Los Angeles

Low-Wage Workers Rally in Fight For $15 Movement

Over 1,000 workers from Los Angeles were expected to join the fight and march in downtown LA Wednesday.

Hundreds of fast food workers marched in downtown Los Angeles Wednesday, joining thousands across the country to push for higher wages.

Their target -- $15 an hour, a considerable increase from California's minimum wage of $9 an hour but something they say they need to make ends meet.

The protesters chose a starting point with about 10 fast food places all on one corner just north of USC.

It highlights the widening gap between the wealthy and poor and how many are struggling to survive and feed their families.

They held banners, balloons and signs with the number 15.

Fast food workers chose April 15 to make their point, that they're paid so little that they often have to make up the difference in public assistance.

"Sometimes I have to make a choice to pay rent or buy food," said Melina Ramirez, a fast food worker. "Sometimes I have to buy diapers and we don't have enough to provide for ourselves with food."

Ramirez brought her 11-month-old daughter, Vivian.

There were lots of moms at the demonstration.

And a soon-to-be mom in Monica Reynoso, who's pregnant with her first child.

"How am I going to support my child?" Reynoso said. "What am I gonna do if I don't have enough for diapers?"

The march down Figueroa Street was part of a nationwide protest, a steady drumbeat that it's getting next to impossible to live on California's minimum wage.

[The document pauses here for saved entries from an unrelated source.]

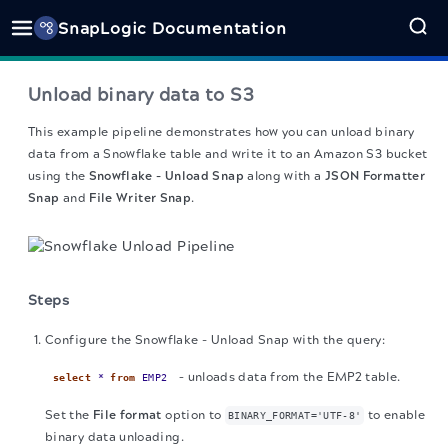
SnapLogic Documentation
Unload binary data to S3
This example pipeline demonstrates how you can unload binary
data from a Snowflake table and write it to an Amazon S3 bucket
using the
Snowflake - Unload Snap
along with a
JSON Formatter
Snap
and
File Writer Snap
.
Steps
Configure the Snowflake - Unload Snap with the query:
– unloads data from the EMP2 table.
select
*
from
EMP2
Set the
File format
option to
to enable
BINARY_FORMAT='UTF-8'
binary data unloading.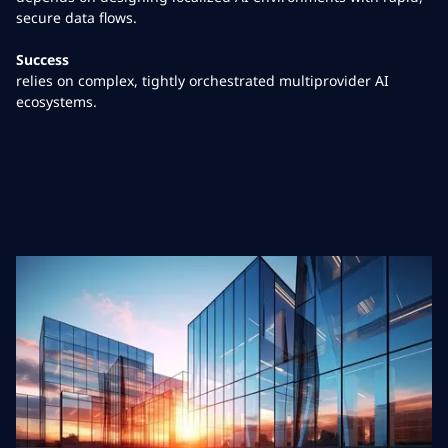
secure data flows.
Success
relies on complex, tightly orchestrated multiprovider AI
ecosystems.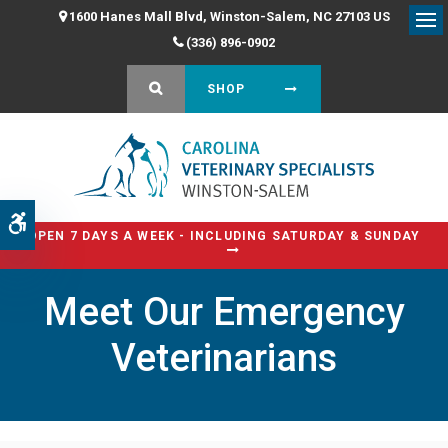
1600 Hanes Mall Blvd
Winston-Salem
NC
27103
US
Op
(336) 896-0902
OPEN SEARCH DIALOG
SHOP
Accessible Version
OPEN 7 DAYS A WEEK - INCLUDING SATURDAY & SUNDAY
Meet Our Emergency
Veterinarians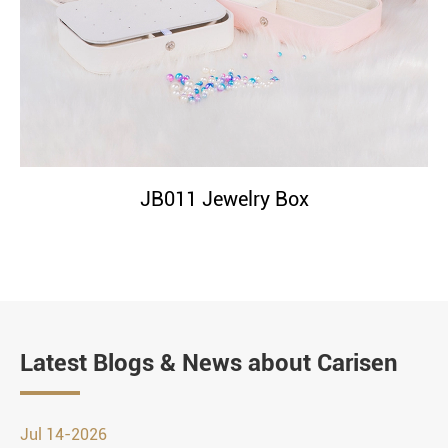
JB011 Jewelry Box
Latest Blogs & News about Carisen
Jul 14-2026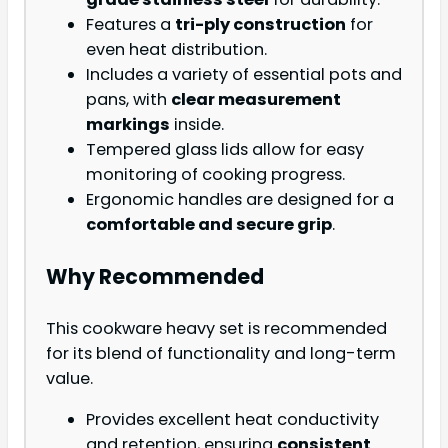
Features a
tri-ply construction
for
even heat distribution.
Includes a variety of essential pots and
pans, with
clear measurement
markings
inside.
Tempered glass lids allow for easy
monitoring of cooking progress.
Ergonomic handles are designed for a
comfortable and secure grip
.
Why Recommended
This cookware heavy set is recommended
for its blend of functionality and long-term
value.
Provides excellent heat conductivity
and retention, ensuring
consistent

San Francisco and Seattle are two cities that have already established minimum wages of $15 an hour. Voters will be considering that minimum in a ballot initiative in Oregon.

Many of the protesters were students, some trying to support not just themselves, but also their families.

"I have to support myself too and support them because right now my mom has no job, so it's just me and my dad working," said Nayeli Ceja.

Businesses say raising the minimum wage to $15 an hour will cost hundreds of thousands of jobs.

Critics call the protests a ploy by the Service Employees International Union to unionize fast food workers, something they've been trying to do for years.

But the workers say none of that changes the reality that it's getting harder to make ends meet.

"Its very hard to make close to rent sometimes," Reynoso said. "Sometimes I have to borrow money from my sister or my dad."